I deeply resonate with Linn Marie-Tonstad’s view that debates around LGBTQIA inclusion “...produce exhaustion and boredom and have done little to advance thinking about sexuality or to deepen theological reflection.” In so many ways, I am tired of trying to convince Christians who are not affirming to change their minds and join the movement for queer liberation. It requires a tremendous investment to engage in such discussions and produces diminishing returns, in my experience. The framework of the conversation — usually a discussion about the Bible and theology – misses the heart of the matter — that some hearts and minds are already set against queer folks. Furthermore, as I looked at the appalled and disheartened faces of my comrades, and I realized that the pain that they incurred at the hands of Christians couldn’t just be undone by a new understanding of the Bible and theology. This isn’t to say that there isn’t a path for redemption for non-affirming Christians, but it will take more powerful forces to change their minds.
Certainly, my path toward becoming affirming was personal. I was deeply affected by the harm I caused to others and also to myself. A sober reflection and deep listening to queer people can be a way toward transformation for those who aren’t affirming. But I don’t think that is where the bulk of our work should be. Rather, we should be collaborating with queer-affirming Christians and queer people to ensure that we create safe and liberatory spaces for them.
More than that, our action should be political in nature. We should be working to affect changes in our society to ensure queer liberation. Cultural movements and change is the ticket toward changing minds and hearts. As much as I don’t think queerness should be normalized, what should be un-normalized, so to speak, is Christian oppression of the non-normative. Large segments of the Christian community family to affirm women, much less queer people. It will take a revolution in values to change this, and it seems unrealistic for that to happen person-to-person, heart-to-heart. No amount of personal conversation or education is adequate for the kind of change we need.
Even though personal conversations and intellectual engagement with the “clobber passages” can affect the minds of the willing (see Robert K. Gnus, among others), in my experience, they simply do not have an impact on those whose hearts are hardened.
Many queer people have found their otherwise not-affirming parents to be “converted” because of their personal experience. There’s a reason the Respect for Marriage Act passed both chambers of Congress, with many Republicans voting yea. Many of those conservative voters voted yes because of their own personal family ties. Personal relationships can lead to change; but we can’t bank on them. Many LGBTQIA folks have come out to their family, only to be rejected, disavowed, and further marginalized. And I am afraid to say that within Christianity, that story is even more common. Asking queer folks to put their lives on the line in hopes that someone might affirm them is naive.

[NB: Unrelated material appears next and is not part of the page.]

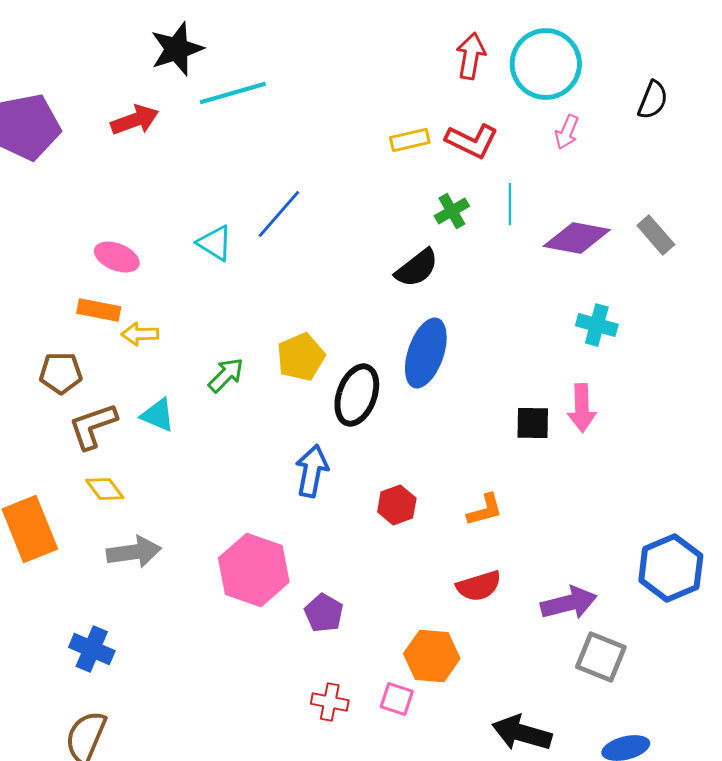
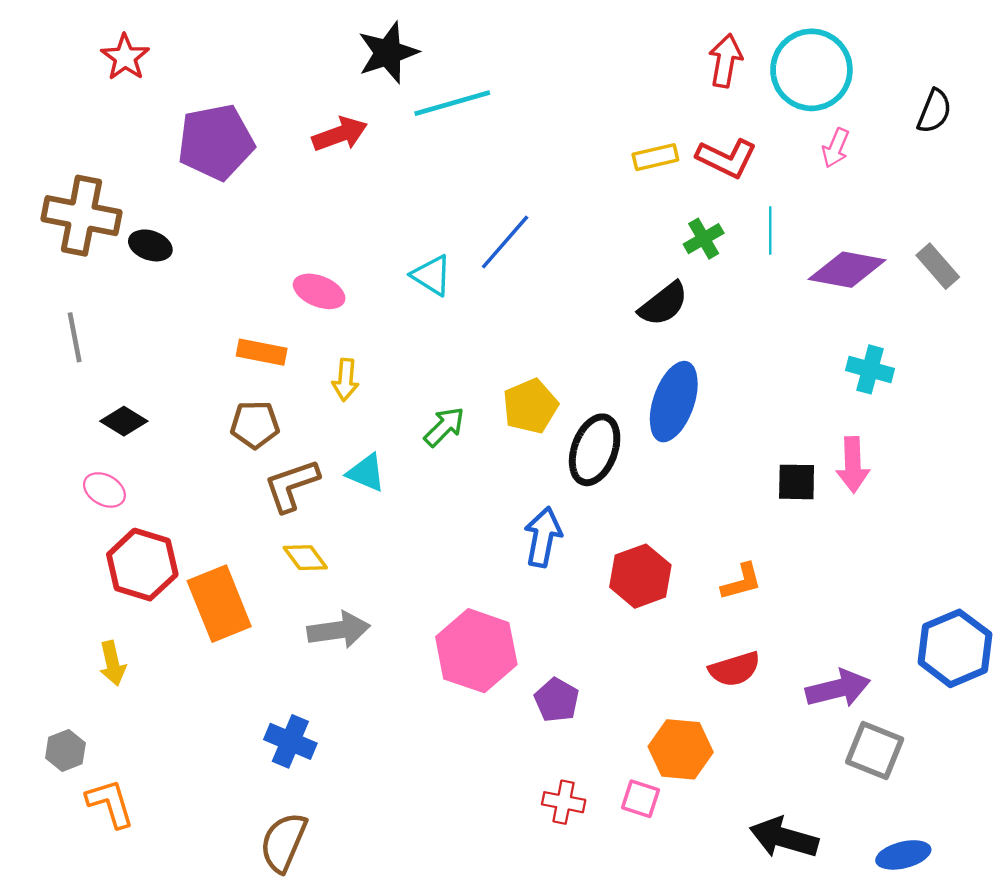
orange rectangle: (99, 310) -> (262, 352), moved
yellow arrow: (140, 334) -> (345, 380), turned -84
red hexagon: (397, 505) -> (640, 576), size x1.4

So instead of burdening queer folks, it is essential for allies to side with them, support them, and love them. If allies spend their time trying to change minds — that’s a gamble and a long shot. Even if it should occasionally work, it may not be the best way to support LGBTQIA folks.
I had a choice to make when the counter-protester from Moms For Liberty started yelling about the judgment of Jesus, Sodom and Gomorrah, and the need to repent. realized I could argue with her, or try to convince the queer folks there that I’m not that sort of Christian — or I could simply stand with them and let my actions to do the talking. Up against forces that are much more powerful than my personal witness, I decided to fortify the power and will of those on the side of LBGTQIA folks. From my perspective, that is the most compassionate and practical thing to do.